▶ [Input data]:
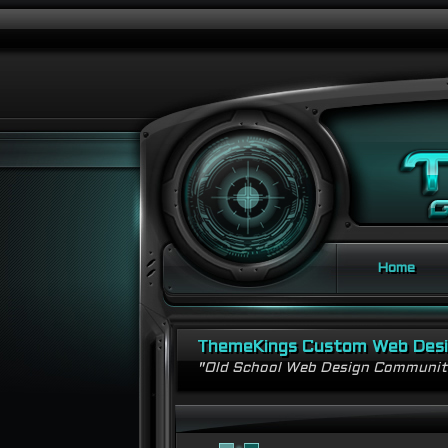
Home
ThemeKings Custom Web Des
"Old School Web Design Communi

▶ [Aim of the exercise]: Transcribe the listing exactly, skipping pictures.

▶ [Answer to the problem]:
Home
ThemeKings Custom Web Des
"Old School Web Design Communi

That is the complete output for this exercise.